— Task input —
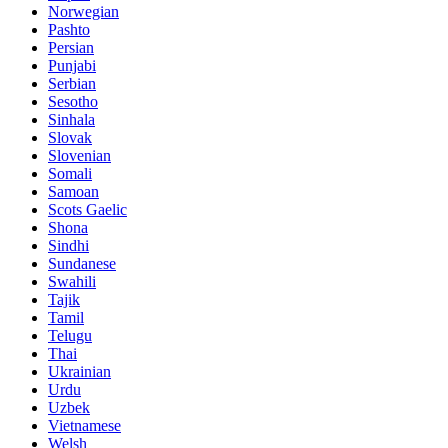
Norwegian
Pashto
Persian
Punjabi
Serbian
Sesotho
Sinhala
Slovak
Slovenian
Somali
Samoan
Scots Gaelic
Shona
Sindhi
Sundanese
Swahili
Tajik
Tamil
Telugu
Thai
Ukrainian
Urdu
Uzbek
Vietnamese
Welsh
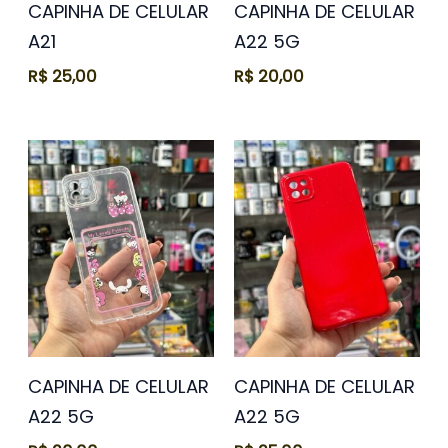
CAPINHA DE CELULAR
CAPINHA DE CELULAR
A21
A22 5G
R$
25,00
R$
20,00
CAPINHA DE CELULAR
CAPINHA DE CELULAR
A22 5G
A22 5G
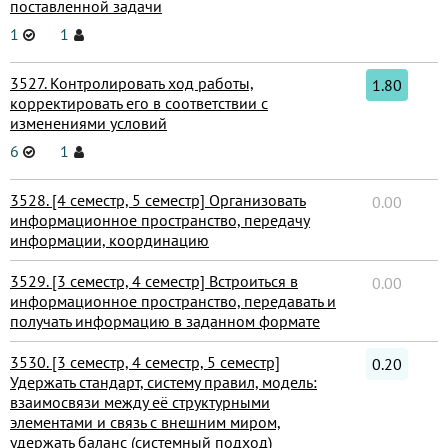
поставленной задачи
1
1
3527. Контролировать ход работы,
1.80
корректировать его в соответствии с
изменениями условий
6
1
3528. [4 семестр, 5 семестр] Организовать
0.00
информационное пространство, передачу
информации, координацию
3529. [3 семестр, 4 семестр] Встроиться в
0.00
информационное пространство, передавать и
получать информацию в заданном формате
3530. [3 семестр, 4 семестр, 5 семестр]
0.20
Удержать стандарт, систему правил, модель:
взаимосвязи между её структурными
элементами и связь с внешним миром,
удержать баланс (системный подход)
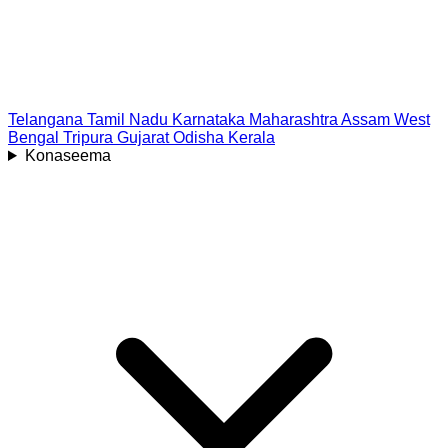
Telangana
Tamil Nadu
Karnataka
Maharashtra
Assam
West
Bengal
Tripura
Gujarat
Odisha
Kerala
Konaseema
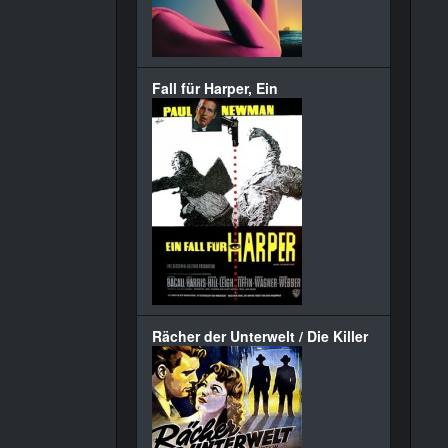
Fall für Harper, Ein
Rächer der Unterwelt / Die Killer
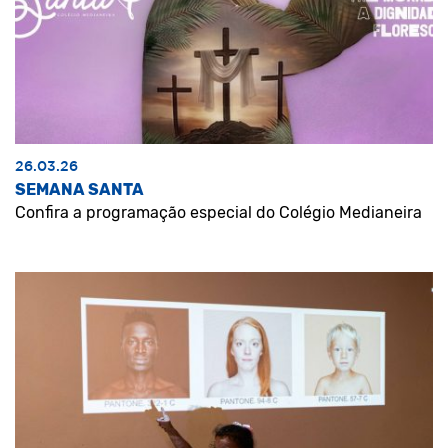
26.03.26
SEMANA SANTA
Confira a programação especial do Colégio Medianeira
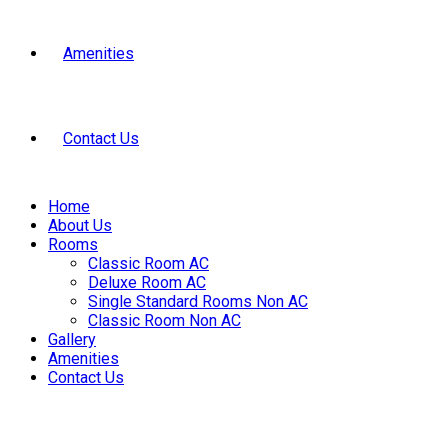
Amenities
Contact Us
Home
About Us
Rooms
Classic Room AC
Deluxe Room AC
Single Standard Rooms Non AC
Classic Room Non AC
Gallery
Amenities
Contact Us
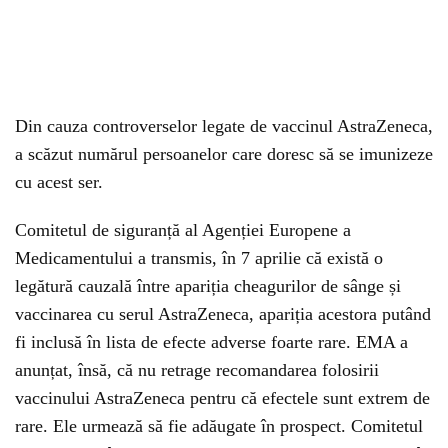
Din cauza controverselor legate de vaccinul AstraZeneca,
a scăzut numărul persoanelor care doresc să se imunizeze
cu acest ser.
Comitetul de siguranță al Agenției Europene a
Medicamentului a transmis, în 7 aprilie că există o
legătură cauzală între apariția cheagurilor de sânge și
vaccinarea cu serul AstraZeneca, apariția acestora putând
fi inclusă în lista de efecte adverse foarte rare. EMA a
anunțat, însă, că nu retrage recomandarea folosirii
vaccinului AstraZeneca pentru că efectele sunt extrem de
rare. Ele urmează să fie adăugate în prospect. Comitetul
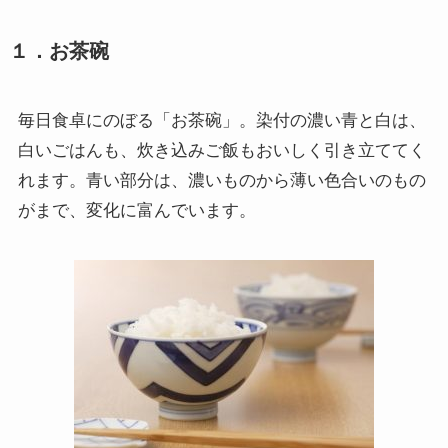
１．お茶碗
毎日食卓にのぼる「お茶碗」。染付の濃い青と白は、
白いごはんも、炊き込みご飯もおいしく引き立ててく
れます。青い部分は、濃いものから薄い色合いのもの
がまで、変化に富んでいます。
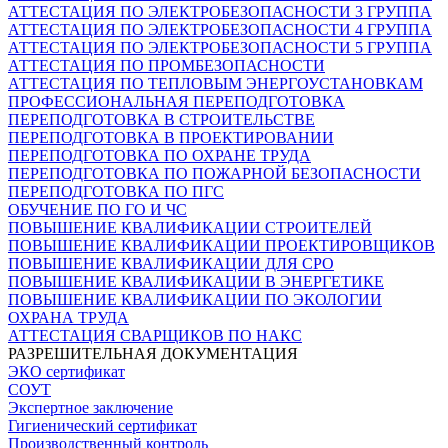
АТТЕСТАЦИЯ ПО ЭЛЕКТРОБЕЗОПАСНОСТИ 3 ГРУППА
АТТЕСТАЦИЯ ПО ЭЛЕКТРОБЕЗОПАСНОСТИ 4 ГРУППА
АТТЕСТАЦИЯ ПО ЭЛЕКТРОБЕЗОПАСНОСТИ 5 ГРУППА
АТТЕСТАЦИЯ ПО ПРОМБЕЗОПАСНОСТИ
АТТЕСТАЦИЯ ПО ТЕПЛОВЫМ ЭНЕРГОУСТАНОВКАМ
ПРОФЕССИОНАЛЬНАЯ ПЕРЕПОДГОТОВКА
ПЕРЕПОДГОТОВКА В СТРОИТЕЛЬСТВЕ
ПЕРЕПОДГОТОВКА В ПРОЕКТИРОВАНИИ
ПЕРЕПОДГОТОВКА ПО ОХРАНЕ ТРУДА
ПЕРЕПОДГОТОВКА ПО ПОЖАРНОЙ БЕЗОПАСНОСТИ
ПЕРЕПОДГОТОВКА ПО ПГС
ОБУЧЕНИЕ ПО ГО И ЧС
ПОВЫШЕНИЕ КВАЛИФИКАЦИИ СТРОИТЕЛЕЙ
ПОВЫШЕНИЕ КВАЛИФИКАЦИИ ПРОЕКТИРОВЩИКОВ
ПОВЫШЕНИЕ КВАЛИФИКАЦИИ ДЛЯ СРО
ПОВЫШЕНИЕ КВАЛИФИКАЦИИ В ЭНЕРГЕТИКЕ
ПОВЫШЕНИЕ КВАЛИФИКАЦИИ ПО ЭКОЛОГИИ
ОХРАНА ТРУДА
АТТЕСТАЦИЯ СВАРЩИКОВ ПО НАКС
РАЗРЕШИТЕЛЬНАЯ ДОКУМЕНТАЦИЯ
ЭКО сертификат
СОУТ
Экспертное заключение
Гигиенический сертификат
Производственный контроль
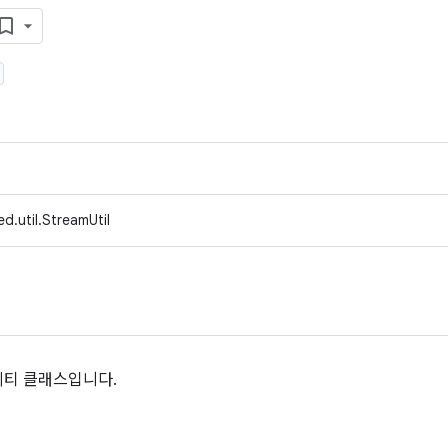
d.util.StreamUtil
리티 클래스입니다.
---
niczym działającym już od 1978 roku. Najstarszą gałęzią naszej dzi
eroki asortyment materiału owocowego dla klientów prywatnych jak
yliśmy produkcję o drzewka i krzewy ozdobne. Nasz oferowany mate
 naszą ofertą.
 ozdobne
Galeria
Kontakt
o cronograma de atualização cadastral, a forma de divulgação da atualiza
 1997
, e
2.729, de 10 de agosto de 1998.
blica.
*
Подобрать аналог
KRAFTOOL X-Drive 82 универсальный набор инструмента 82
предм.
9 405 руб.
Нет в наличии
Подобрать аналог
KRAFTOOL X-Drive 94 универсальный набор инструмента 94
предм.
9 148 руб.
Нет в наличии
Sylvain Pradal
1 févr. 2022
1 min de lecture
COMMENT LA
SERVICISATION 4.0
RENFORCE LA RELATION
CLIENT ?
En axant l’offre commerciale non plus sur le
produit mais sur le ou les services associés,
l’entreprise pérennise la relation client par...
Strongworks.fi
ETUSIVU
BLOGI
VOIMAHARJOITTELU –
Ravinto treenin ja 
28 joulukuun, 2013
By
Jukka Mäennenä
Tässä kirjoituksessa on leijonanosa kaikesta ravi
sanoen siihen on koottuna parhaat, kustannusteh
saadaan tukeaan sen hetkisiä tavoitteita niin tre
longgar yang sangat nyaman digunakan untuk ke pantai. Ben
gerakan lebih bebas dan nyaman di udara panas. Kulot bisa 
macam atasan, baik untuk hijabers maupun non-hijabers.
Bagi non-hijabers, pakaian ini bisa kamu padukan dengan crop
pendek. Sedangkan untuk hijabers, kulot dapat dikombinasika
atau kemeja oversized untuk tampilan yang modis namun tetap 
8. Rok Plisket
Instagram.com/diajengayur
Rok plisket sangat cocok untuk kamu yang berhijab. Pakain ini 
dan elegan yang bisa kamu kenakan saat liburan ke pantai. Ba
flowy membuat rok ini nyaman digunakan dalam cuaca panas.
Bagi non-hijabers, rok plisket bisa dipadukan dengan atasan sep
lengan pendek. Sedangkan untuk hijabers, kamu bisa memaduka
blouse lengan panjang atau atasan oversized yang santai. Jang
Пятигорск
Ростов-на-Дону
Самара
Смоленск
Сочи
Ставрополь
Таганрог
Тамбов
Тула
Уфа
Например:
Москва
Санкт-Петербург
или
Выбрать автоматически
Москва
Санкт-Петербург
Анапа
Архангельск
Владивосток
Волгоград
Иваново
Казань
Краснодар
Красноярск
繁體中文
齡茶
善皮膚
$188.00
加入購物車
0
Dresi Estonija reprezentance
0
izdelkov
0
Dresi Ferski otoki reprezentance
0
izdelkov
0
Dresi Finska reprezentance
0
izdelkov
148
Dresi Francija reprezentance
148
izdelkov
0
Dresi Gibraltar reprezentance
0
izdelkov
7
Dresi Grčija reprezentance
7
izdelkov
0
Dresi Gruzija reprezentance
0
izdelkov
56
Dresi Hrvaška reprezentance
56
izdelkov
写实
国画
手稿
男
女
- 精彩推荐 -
==
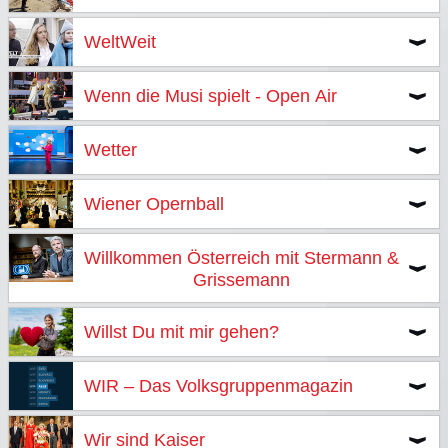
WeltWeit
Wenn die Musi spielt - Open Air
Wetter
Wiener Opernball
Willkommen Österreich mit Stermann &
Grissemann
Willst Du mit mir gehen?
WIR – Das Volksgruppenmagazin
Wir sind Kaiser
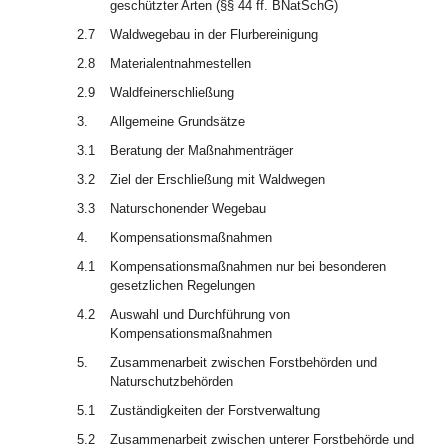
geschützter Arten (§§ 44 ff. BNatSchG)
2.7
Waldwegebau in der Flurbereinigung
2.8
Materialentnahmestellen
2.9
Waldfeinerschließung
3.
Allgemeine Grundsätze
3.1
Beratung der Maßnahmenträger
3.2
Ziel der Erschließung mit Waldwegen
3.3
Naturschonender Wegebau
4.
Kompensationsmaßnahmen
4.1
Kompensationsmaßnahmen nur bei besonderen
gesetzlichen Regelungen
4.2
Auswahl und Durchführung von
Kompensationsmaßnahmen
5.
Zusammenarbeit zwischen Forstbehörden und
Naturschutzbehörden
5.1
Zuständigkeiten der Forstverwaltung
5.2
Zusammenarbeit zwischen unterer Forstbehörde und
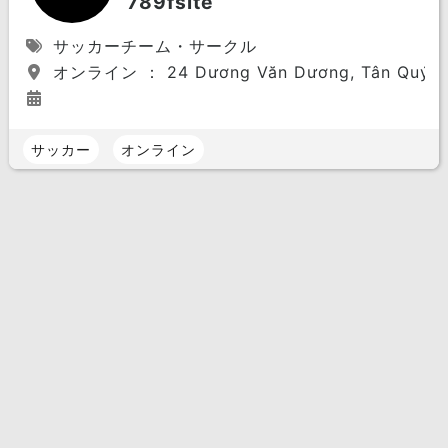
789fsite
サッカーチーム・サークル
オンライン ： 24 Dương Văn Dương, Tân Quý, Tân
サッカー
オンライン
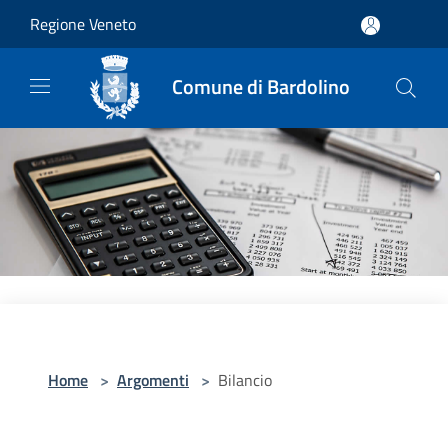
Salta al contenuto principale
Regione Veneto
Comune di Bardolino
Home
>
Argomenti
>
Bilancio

— Aim of the task —
Return a copy of each line in the records above that has "ТРУДА" in it.

— Worked solution —
ПЕРЕПОДГОТОВКА ПО ОХРАНЕ ТРУДА
ОХРАНА ТРУДА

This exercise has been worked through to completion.